自分自身が声を上げ働きかけていくことで、理想に向かって社会を変えていける。自分たちが中心となって自分たちの未来をつくることができる。より多くの若い世代がそんな姿を思い描けるよう、妄想実現課ではプログラムを通して行政や市民が伴走し、メンバーたちと一緒に日野市のウェルビーイングな社会のあり方を考えます。酒井課長補佐は妄想実現課という架空の部署について、プログラムをサポートする行政や市民にとっても「“自分ごと”として関われる対話の場」と説明します。
「これから若い世代が担うことになる社会や地域のことを、若者不在の場で議論するのではなく、当事者である若者たちが中心になって声を上げ、アクションを生み出していく。それをサポートするのは、行政の特定の部署だけの役割ではありません。行政も市民も立場や組織、部署の枠を超え、一体となって向き合える対話の場が妄想実現課です」
地域に変化を起こし仲間を増やしながら進む妄想実現課
今年度募集する妄想実現課の初めてのメンバーについて、「さまざまな人に参加してほしい」と大坪市長。

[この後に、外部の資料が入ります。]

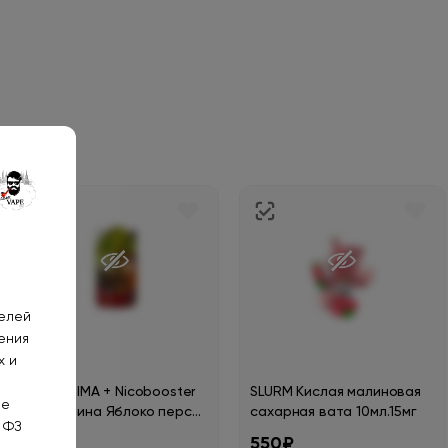
телей
ения
х и
RELL ULTIMA + Nicobooster
SLURM Кислая малиновая
не
б/никотина Яблоко персик
сахарная вата 10мл.15мг
 ФЗ
груша 30мл.0мг.
530₽
550₽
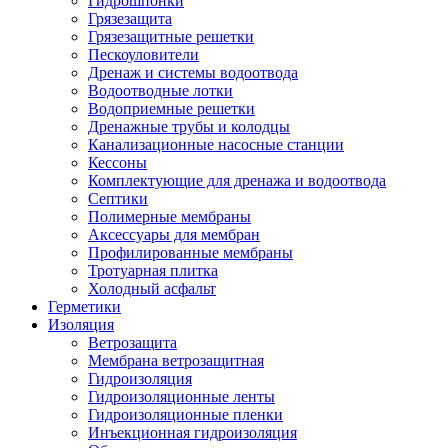
Гидрошпонки
Грязезащита
Грязезащитные решетки
Пескоуловители
Дренаж и системы водоотвода
Водоотводные лотки
Водоприемные решетки
Дренажные трубы и колодцы
Канализационные насосные станции
Кессоны
Комплектующие для дренажа и водоотвода
Септики
Полимерные мембраны
Аксессуары для мембран
Профилированные мембраны
Тротуарная плитка
Холодный асфальт
Герметики
Изоляция
Ветрозащита
Мембрана ветрозащитная
Гидроизоляция
Гидроизоляционные ленты
Гидроизоляционные пленки
Инъекционная гидроизоляция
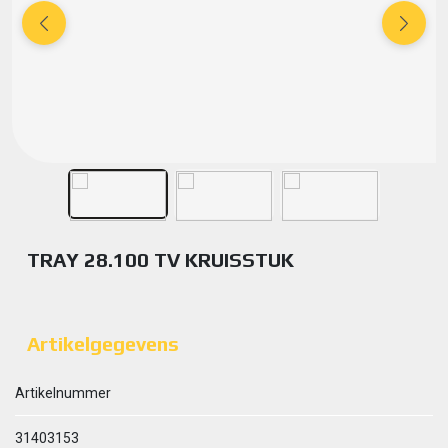
TRAY 28.100 TV KRUISSTUK
Artikelgegevens
Artikelnummer
31403153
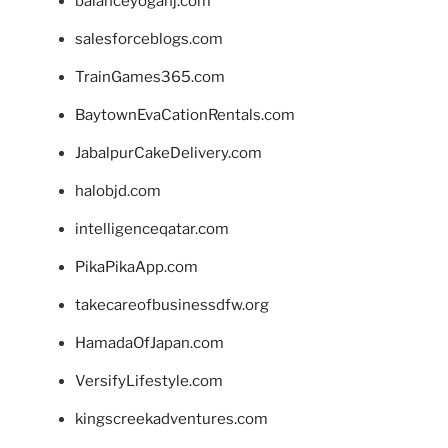
balanceyoganj.com
salesforceblogs.com
TrainGames365.com
BaytownEvaCationRentals.com
JabalpurCakeDelivery.com
halobjd.com
intelligenceqatar.com
PikaPikaApp.com
takecareofbusinessdfw.org
HamadaOfJapan.com
VersifyLifestyle.com
kingscreekadventures.com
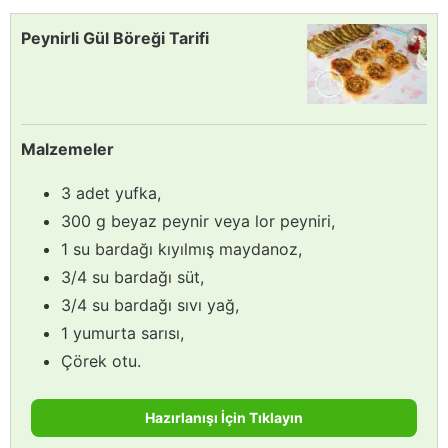
Peynirli Gül Böreği Tarifi
Malzemeler
3 adet yufka,
300 g beyaz peynir veya lor peyniri,
1 su bardağı kıyılmış maydanoz,
3/4 su bardağı süt,
3/4 su bardağı sıvı yağ,
1 yumurta sarısı,
Çörek otu.
Hazırlanışı İçin Tıklayın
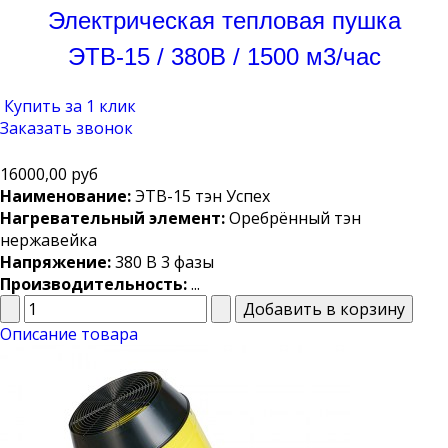
Электрическая тепловая пушка
ЭТВ-15 / 380В / 1500 м3/час
Купить за 1 клик
Заказать звонок
16000,00 руб
Наименование:
ЭТВ-15 тэн Успех
Нагревательный элемент:
Оребрённый тэн
нержавейка
Напряжение:
380 В 3 фазы
Производительность:
...
Описание товара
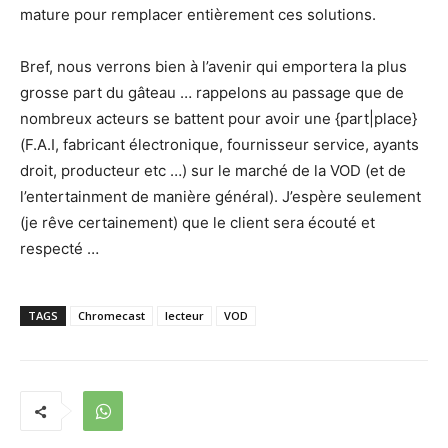
mature pour remplacer entièrement ces solutions.
Bref, nous verrons bien à l’avenir qui emportera la plus
grosse part du gâteau … rappelons au passage que de
nombreux acteurs se battent pour avoir une {part|place}
(F.A.I, fabricant électronique, fournisseur service, ayants
droit, producteur etc …) sur le marché de la VOD (et de
l’entertainment de manière général). J’espère seulement
(je rêve certainement) que le client sera écouté et
respecté …
TAGS
Chromecast
lecteur
VOD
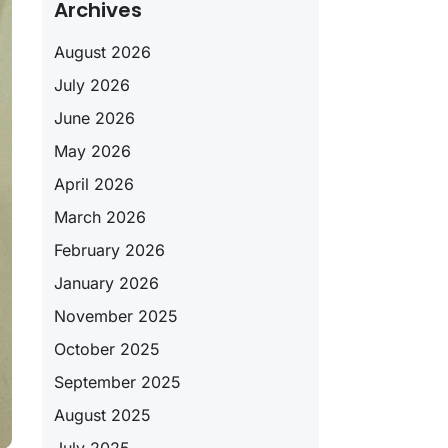
Archives
August 2026
July 2026
June 2026
May 2026
April 2026
March 2026
February 2026
January 2026
November 2025
October 2025
September 2025
August 2025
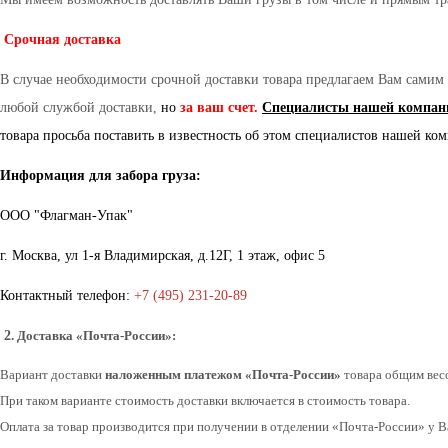
Срочная доставка
В случае необходимости срочной доставки товара предлагаем Вам самим
любой службой доставки,
но
за ваш счет.
Специалисты нашей компани
товара просьба поставить в известность об этом специалистов нашей ко
Информация для забора груза:
ООО "Флагман-Упак"
г. Москва, ул 1-я Владимирская, д.12Г, 1 этаж, офис 5
Контактный телефон:
+7 (495) 231-20-89
2
. Доставка «Почта-России»:
Вариант доставки
наложенным платежом «Почта-России»
товара общим весо
При таком варианте стоимость доставки включается в стоимость товара.
Оплата за товар производится при получении в отделении «Почта-России» у Ва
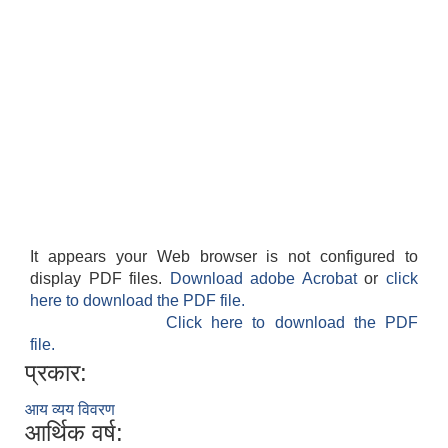
It appears your Web browser is not configured to
display PDF files.
Download adobe Acrobat
or
click
here to download the PDF file.
Click here to download the PDF
file.
प्रकार:
आय व्यय विवरण
आर्थिक वर्ष:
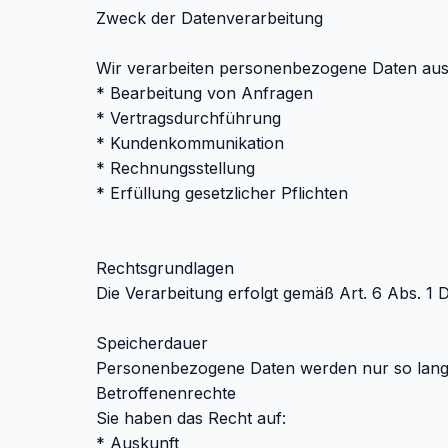
Zweck der Datenverarbeitung
Wir verarbeiten personenbezogene Daten auss
* Bearbeitung von Anfragen
* Vertragsdurchführung
* Kundenkommunikation
* Rechnungsstellung
* Erfüllung gesetzlicher Pflichten
Rechtsgrundlagen
Die Verarbeitung erfolgt gemäß Art. 6 Abs. 1
Speicherdauer
Personenbezogene Daten werden nur so lange ge
Betroffenenrechte
Sie haben das Recht auf:
* Auskunft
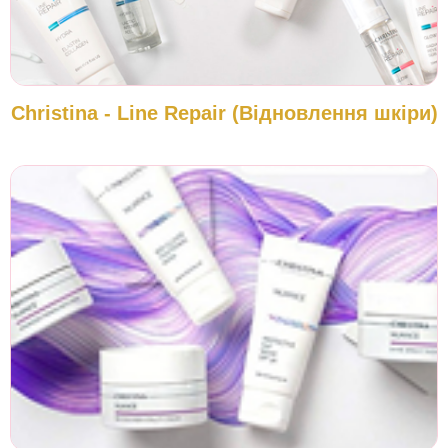
Christina - Line Repair (Відновлення шкіри)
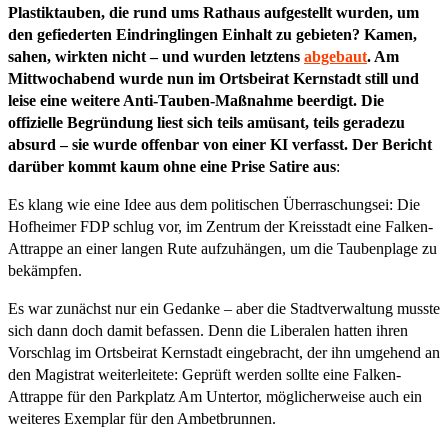
Plastiktauben, die rund ums Rathaus aufgestellt wurden, um
den gefiederten Eindringlingen Einhalt zu gebieten? Kamen,
sahen, wirkten nicht – und wurden letztens
abgebaut
. Am
Mittwochabend wurde nun im Ortsbeirat Kernstadt still und
leise eine weitere Anti-Tauben-Maßnahme beerdigt. Die
offizielle Begründung liest sich teils amüsant, teils geradezu
absurd – sie wurde offenbar von einer KI verfasst. Der Bericht
darüber kommt kaum ohne eine Prise Satire aus
:
Es klang wie eine Idee aus dem politischen Überraschungsei: Die
Hofheimer FDP schlug vor, im Zentrum der Kreisstadt eine Falken-
Attrappe an einer langen Rute aufzuhängen, um die Taubenplage zu
bekämpfen.
Es war zunächst nur ein Gedanke – aber die Stadtverwaltung musste
sich dann doch damit befassen. Denn die Liberalen hatten ihren
Vorschlag im Ortsbeirat Kernstadt eingebracht, der ihn umgehend an
den Magistrat weiterleitete: Geprüft werden sollte eine Falken-
Attrappe für den Parkplatz Am Untertor, möglicherweise auch ein
weiteres Exemplar für den Ambetbrunnen.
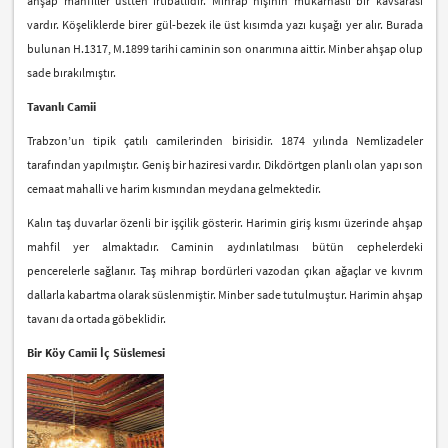
ahşap mahfiller üstten irtibatlıdır. Mihrap nişinin mukarnaslı bir kavsarası
vardır. Köşeliklerde birer gül-bezek ile üst kısımda yazı kuşağı yer alır. Burada
bulunan H.1317, M.1899 tarihi caminin son onarımına aittir. Minber ahşap olup
sade bırakılmıştır.
Tavanlı Camii
Trabzon’un tipik çatılı camilerinden birisidir. 1874 yılında Nemlizadeler
tarafından yapılmıştır. Geniş bir haziresi vardır. Dikdörtgen planlı olan yapı son
cemaat mahalli ve harim kısmından meydana gelmektedir.
Kalın taş duvarlar özenli bir işçilik gösterir. Harimin giriş kısmı üzerinde ahşap
mahfil yer almaktadır. Caminin aydınlatılması bütün cephelerdeki
pencerelerle sağlanır. Taş mihrap bordürleri vazodan çıkan ağaçlar ve kıvrım
dallarla kabartma olarak süslenmiştir. Minber sade tutulmuştur. Harimin ahşap
tavanı da ortada göbeklidir.
Bir Köy Camii İç Süslemesi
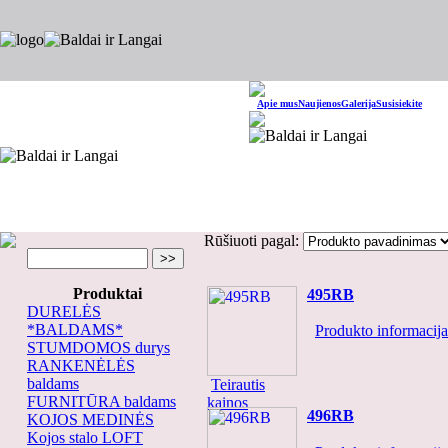
Apie mus
Naujienos
Galerija
Susisiekite
Rūšiuoti pagal:
Produktai
495RB
DURELĖS
*BALDAMS*
Produkto informacija.
STUMDOMOS durys
RANKENĖLĖS
baldams
Teirautis
FURNITŪRA baldams
kainos
496RB
KOJOS MEDINĖS
Kojos stalo LOFT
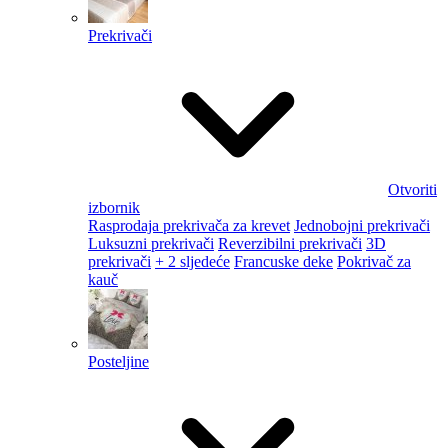
Prekrivači
Otvoriti
izbornik
Rasprodaja prekrivača za krevet
Jednobojni prekrivači
Luksuzni prekrivači
Reverzibilni prekrivači
3D
prekrivači
+ 2 sljedeće
Francuske deke
Pokrivač za
kauč
Posteljine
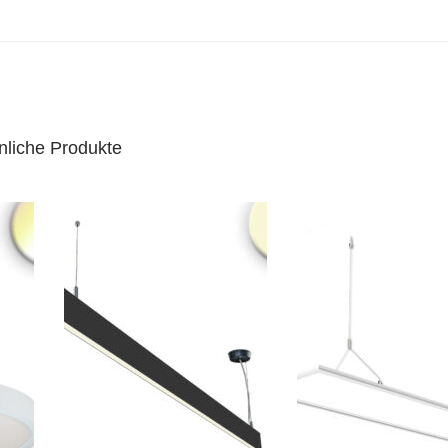
nliche Produkte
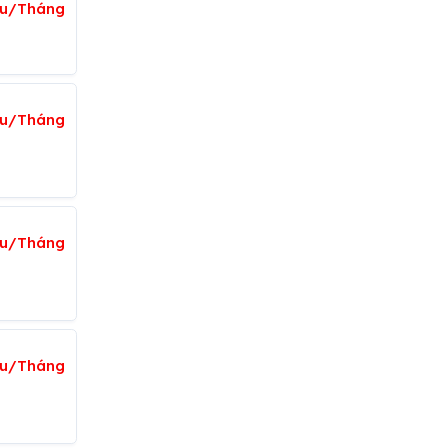
ệu/Tháng
ệu/Tháng
iệu/Tháng
ệu/Tháng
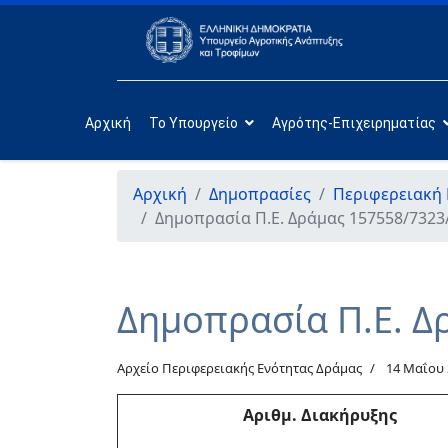
Αρχική
Το Υπουργείο
Αγρότης-Επιχειρηματίας
Αρχική
Δημοπρασίες
Περιφερειακή 
Δημοπρασία Π.Ε. Δράμας 157558/7323
Δημοπρασία Π.Ε. Δ
Αρχείο Περιφερειακής Ενότητας Δράμας
14 Μαΐου 
Αριθμ. Διακήρυξης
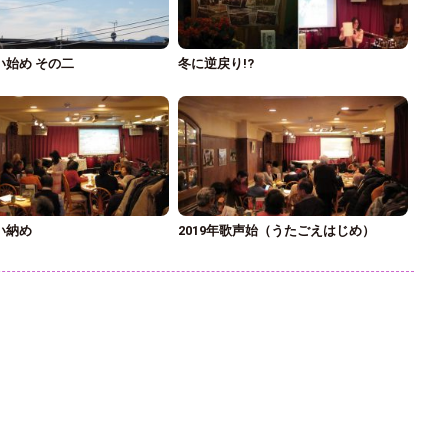
歌い始め その二
冬に逆戻り!?
歌い納め
2019年歌声始（うたごえはじめ）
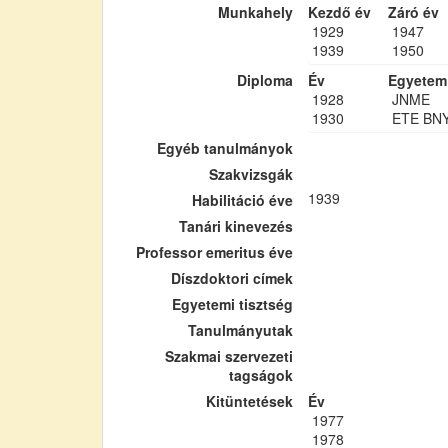
Munkahely
Kezdő év
Záró év
1929
1947
1939
1950
Diploma
Év
Egyetem
1928
JNME
1930
ETE BN
Egyéb tanulmányok
Szakvizsgák
1939
Habilitáció éve
Tanári kinevezés
Professor emeritus éve
Díszdoktori címek
Egyetemi tisztség
Tanulmányutak
Szakmai szervezeti
tagságok
Kitüntetések
Év
1977
1978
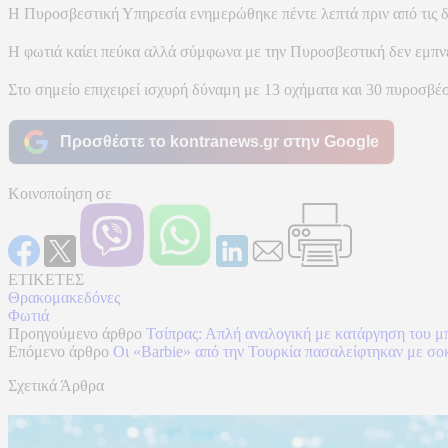
Η Πυροσβεστική Υπηρεσία ενημερώθηκε πέντε λεπτά πριν από τις 
Η φωτιά καίει πεύκα αλλά σύμφωνα με την Πυροσβεστική δεν εμπνέε
Στο σημείο επιχειρεί ισχυρή δύναμη με 13 οχήματα και 30 πυροσβέσ
Προσθέστε το kontranews.gr στην Google
Κοινοποίηση σε
ΕΤΙΚΕΤΕΣ
Θρακομακεδόνες
Φωτιά
Προηγούμενο άρθρο
Τσίπρας: Απλή αναλογική με κατάργηση του μ
Επόμενο άρθρο
Οι «Barbie» από την Τουρκία πασαλείφτηκαν με σο
Σχετικά Άρθρα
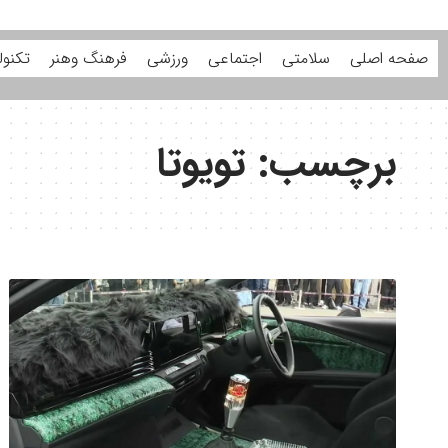
صفحه اصلی
سلامتی
اجتماعی
ورزشی
فرهنگ وهنر
تکنول
برچسب:
تویوتا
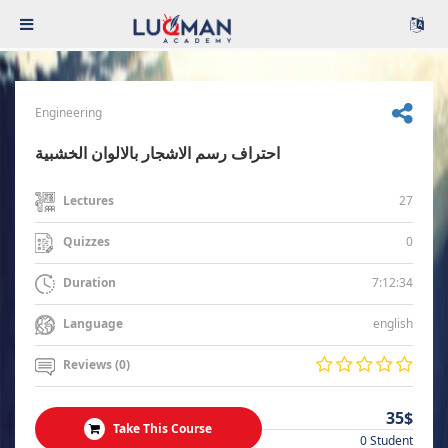
Engineering
احتراف رسم الاشجار بالالوان الخشبية
27
Lectures
0
Quizzes
7:12:34
Duration
english
Language
Reviews (0)
35$
Take This Course
0 Student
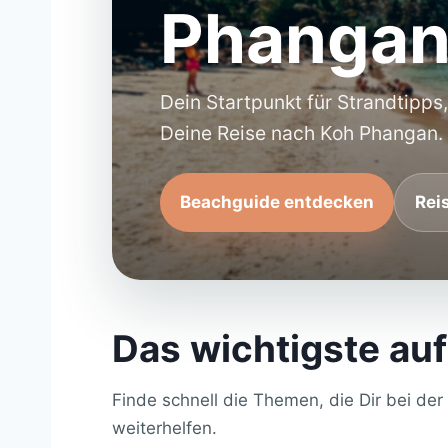
Phangan
Dein Startpunkt für Strandtipps,
Deine Reise nach Koh Phangan.
Beachguide entdecken
Rei
Das wichtigste auf
Finde schnell die Themen, die Dir bei de
weiterhelfen.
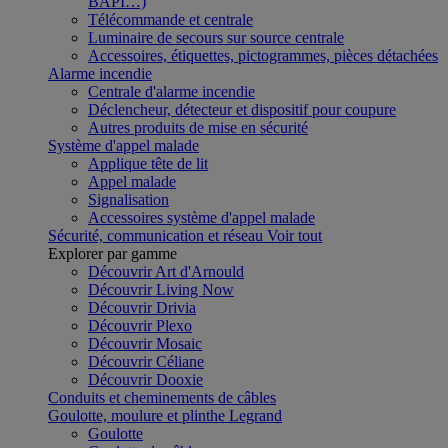
BAPI…)
Télécommande et centrale
Luminaire de secours sur source centrale
Accessoires, étiquettes, pictogrammes, pièces détachées
Alarme incendie
Centrale d'alarme incendie
Déclencheur, détecteur et dispositif pour coupure
Autres produits de mise en sécurité
Système d'appel malade
Applique tête de lit
Appel malade
Signalisation
Accessoires système d'appel malade
Sécurité, communication et réseau
Voir tout
Explorer par gamme
Découvrir Art d'Arnould
Découvrir Living Now
Découvrir Drivia
Découvrir Plexo
Découvrir Mosaic
Découvrir Céliane
Découvrir Dooxie
Conduits et cheminements de câbles
Goulotte, moulure et plinthe Legrand
Goulotte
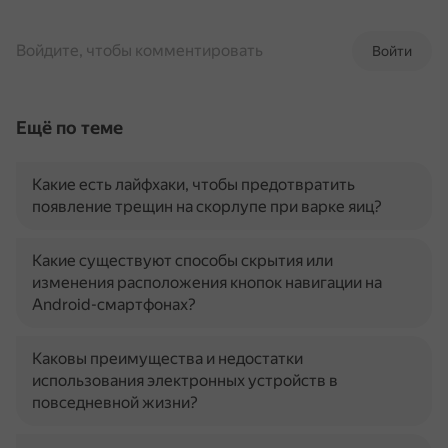
Войдите, чтобы комментировать
Войти
Ещё по теме
Какие есть лайфхаки, чтобы предотвратить
появление трещин на скорлупе при варке яиц?
Какие существуют способы скрытия или
изменения расположения кнопок навигации на
Android-смартфонах?
Каковы преимущества и недостатки
использования электронных устройств в
повседневной жизни?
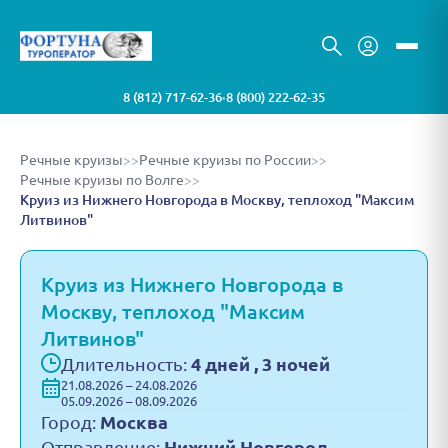
8 (812) 717-62-36
8 (800) 222-62-35
•
Речные круизы
>>
Речные круизы по России
>>
Речные круизы по Волге
>>
Круиз из Нижнего Новгорода в Москву, теплоход "Максим
Литвинов"
Круиз из Нижнего Новгорода в
Москву, теплоход "Максим
Литвинов"
Длительность:
4 дней , 3 ночей
21.08.2026 – 24.08.2026
05.09.2026 – 08.09.2026
Город:
Москва
Отправление:
Нижний Новгород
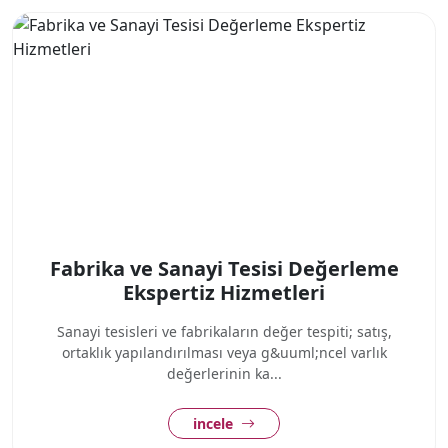
Fabrika ve Sanayi Tesisi Değerleme
Ekspertiz Hizmetleri
Sanayi tesisleri ve fabrikaların değer tespiti; satış,
ortaklık yapılandırılması veya g&uuml;ncel varlık
değerlerinin ka...
incele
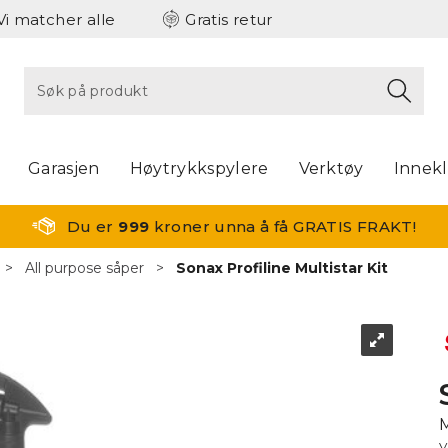
Vi matcher alle
Gratis retur
Garasjen
Høytrykkspylere
Verktøy
Innek
Du er
999
kroner unna å få GRATIS FRAKT!
>
All purpose såper
>
Sonax Profiline Multistar Kit
V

「日野市では現在、民間の“副業人材”を登用する実証実験を実施しています。そこには会社に所属しながら、興味のあるテーマで地域の課題やまちづくりに取り組むという方がたくさん関わっているんです。おそらくきっかけさえあれば、若い方たちも同じようにアクションを起こしてくれるのではないかと感じています。地域のためというよりも、自分自身の未来設計のために力を発揮したくなるような、そんな場になればいいと思います。それは結果的に日野市の課題を解消し、未来につながっていくのではないでしょうか」

妄想実現課はプログラムの中でデジタルツールの活用を促進し、活動を通してネットワークをつくり出します。まずは第1期生が主体となり取り組みや情報を発信することで、その活動に共感する同じ世代の仲間が現れ、参加者の輪が広がりアクションも増えていく。2年目、3年目と続いていく妄想実現課には、そんな未来が待っているはずです。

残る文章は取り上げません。